WHAT THE TASK REQUIRES - Select and copy out every line in the records containing "pricing".

RECORDED DATA -
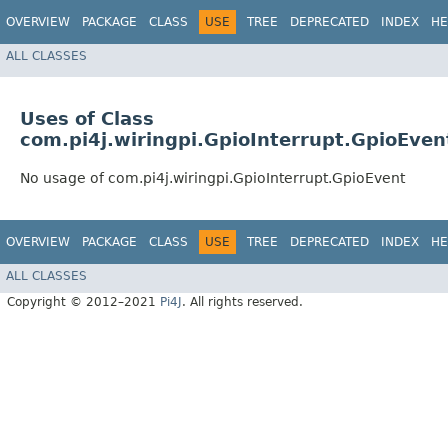
OVERVIEW
PACKAGE
CLASS
USE
TREE
DEPRECATED
INDEX
HE
ALL CLASSES
Uses of Class
com.pi4j.wiringpi.GpioInterrupt.GpioEven
No usage of com.pi4j.wiringpi.GpioInterrupt.GpioEvent
OVERVIEW
PACKAGE
CLASS
USE
TREE
DEPRECATED
INDEX
HE
ALL CLASSES
Copyright © 2012–2021
Pi4J
. All rights reserved.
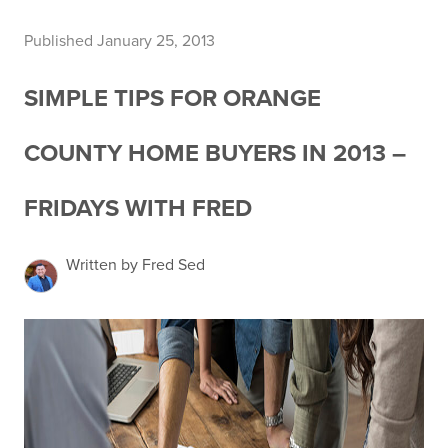
Published January 25, 2013
SIMPLE TIPS FOR ORANGE
COUNTY HOME BUYERS IN 2013 –
FRIDAYS WITH FRED
Written by Fred Sed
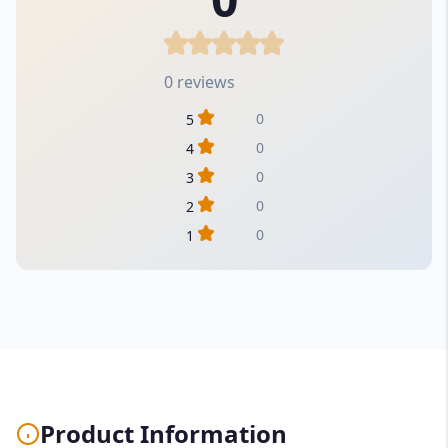
0 reviews
0
5
0
4
0
3
0
2
0
1
Product Information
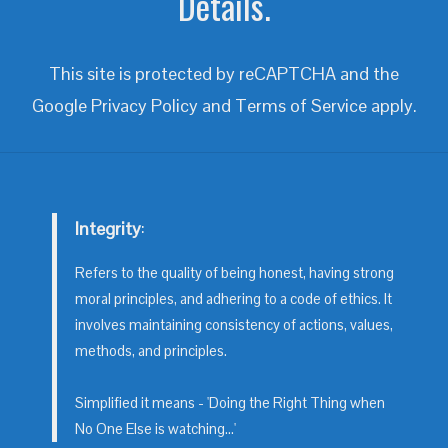
Details.
This site is protected by reCAPTCHA and the
Google
Privacy Policy
and
Terms of Service
apply.
Integrity
:
Refers to the quality of being honest, having strong
moral principles, and adhering to a code of ethics. It
involves maintaining consistency of actions, values,
methods, and principles.
Simplified it means - 'Doing the Right Thing when
No One Else is watching...'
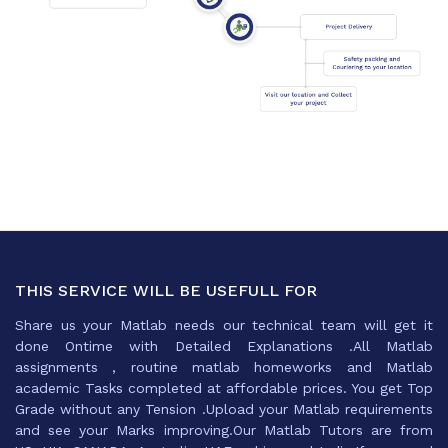
THIS SERVICE WILL BE USEFULL FOR
Share us your Matlab needs our technical team will get it
done Ontime with Detailed Explanations .All Matlab
assignments , routine matlab homeworks and Matlab
academic Tasks completed at affordable prices. You get Top
Grade without any Tension .Upload your Matlab requirements
and see your Marks improving.Our Matlab Tutors are from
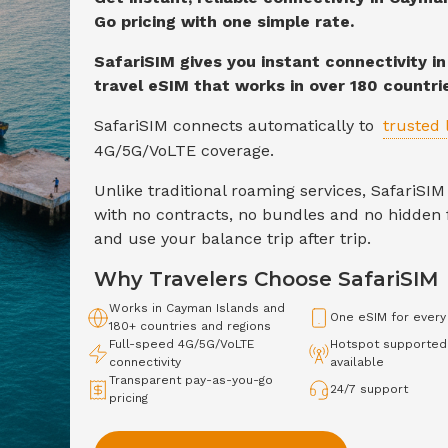
Go pricing with one simple rate.
SafariSIM gives you instant connectivity i
travel eSIM that works in over 180 countri
SafariSIM connects automatically to
trusted 
4G/5G/VoLTE
coverage.
Unlike traditional roaming services, SafariS
with no contracts, no bundles and no hidden f
and use your balance trip after trip.
Why Travelers Choose SafariSIM
Works in
Cayman Islands
and
One eSIM for every
180+ countries and regions
Full-speed
4G/5G/VoLTE
Hotspot supported
connectivity
available
Transparent pay-as-you-go
24/7 support
pricing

SOLUTION -
Go pricing with one simple rate.
pricing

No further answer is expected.